Em 2000 foi a vez do tio Carlos. Ele morreu de um câncer fulminante, que provavelmente começou no estômago e se espalhou pelo corpo, até o cérebro. Eu o considerava meu segundo pai. Ele também era engenheiro, dava aulas na Universidade Federal, tinha uma empresa de projetos de instalações elétricas e foi meu primeiro empregador / mentor. Eu estava na França quando ele morreu, visitando uns amigos franceses e ficando noivo da minha querida.

Assim é a vida, não é mesmo?
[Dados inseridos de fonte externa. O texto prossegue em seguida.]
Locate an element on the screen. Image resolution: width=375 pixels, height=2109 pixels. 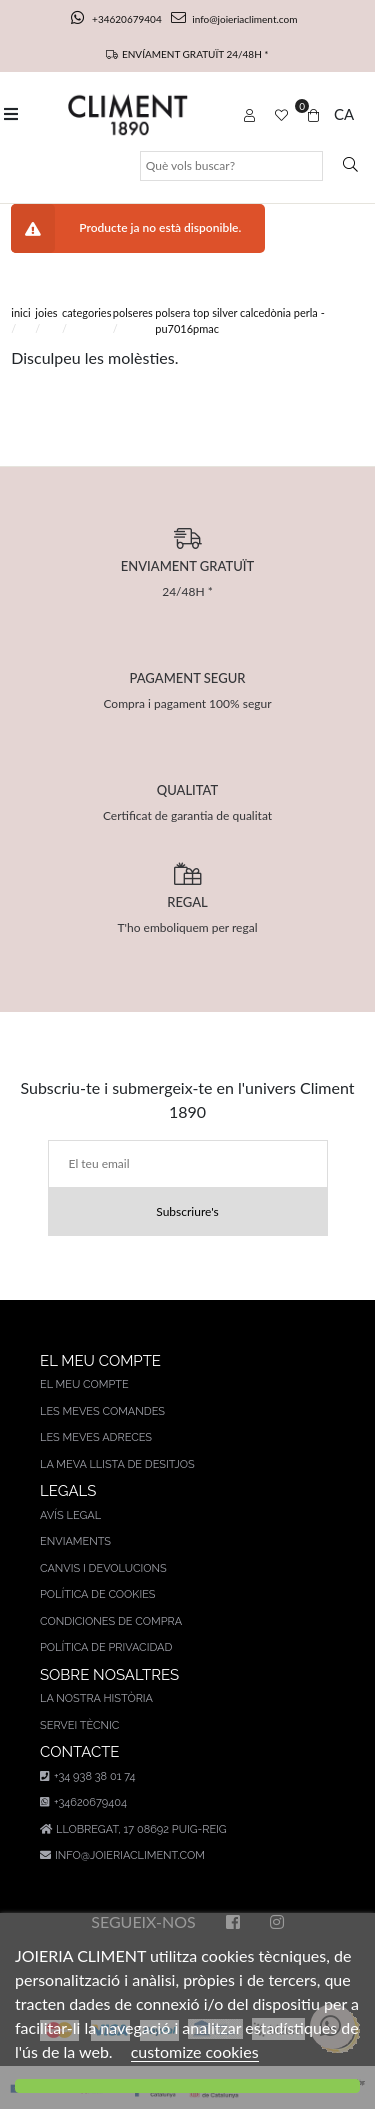 Enviaments is located at coordinates (75, 1541).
Momentos bons e não tão bons, geralmente juntos, que é para não se acostumar demais com uns, nem sofrer demais com outros. E a minha não teria porque ser diferente. São essas histórias, as boas e as não tão boas, a matéria-prima do que está nesse livro. Não são histórias diretamente relacionadas a hospitais, a médicos, ao câncer, ou aos meus parentes (apesar do tio Carlos aparecer por aqui em “O rei do networking”). São apenas coisas que vivi, coisas que observei e algumas coisas que vieram sei lá de onde, mas que de uma maneira ou de outra foram fortemente influenciadas por isso tudo. Não se escapa de quem se é.

Espero sinceramente que você se divirta lendo essas histórias, assim como eu tenho me divertido escrevendo-as. Como todo o lucro desse livro será encaminhado para o Hospital Erasto Gaertner, uma referência na nossa região no tratamento e combate ao câncer, também espero que você se sinta orgulhoso de tê-lo adquirido, pois você definitivamente tem do que se orgulhar. Meu muito obrigado.

Agora, enquanto você lê, me dê licença que vou ali consultar o Manual Merck. Estou com uma sensação esquisita no estômago. Deve ser fome, mas não custa dar uma olhada.

*Texto escrito em 2010 como prefácio do livro Uvas do Tamanho de Dedos. Desde então o Gabi nasceu (agora são dois sapecas pela casa) e a tia Samira, infelizmente, nos deixou.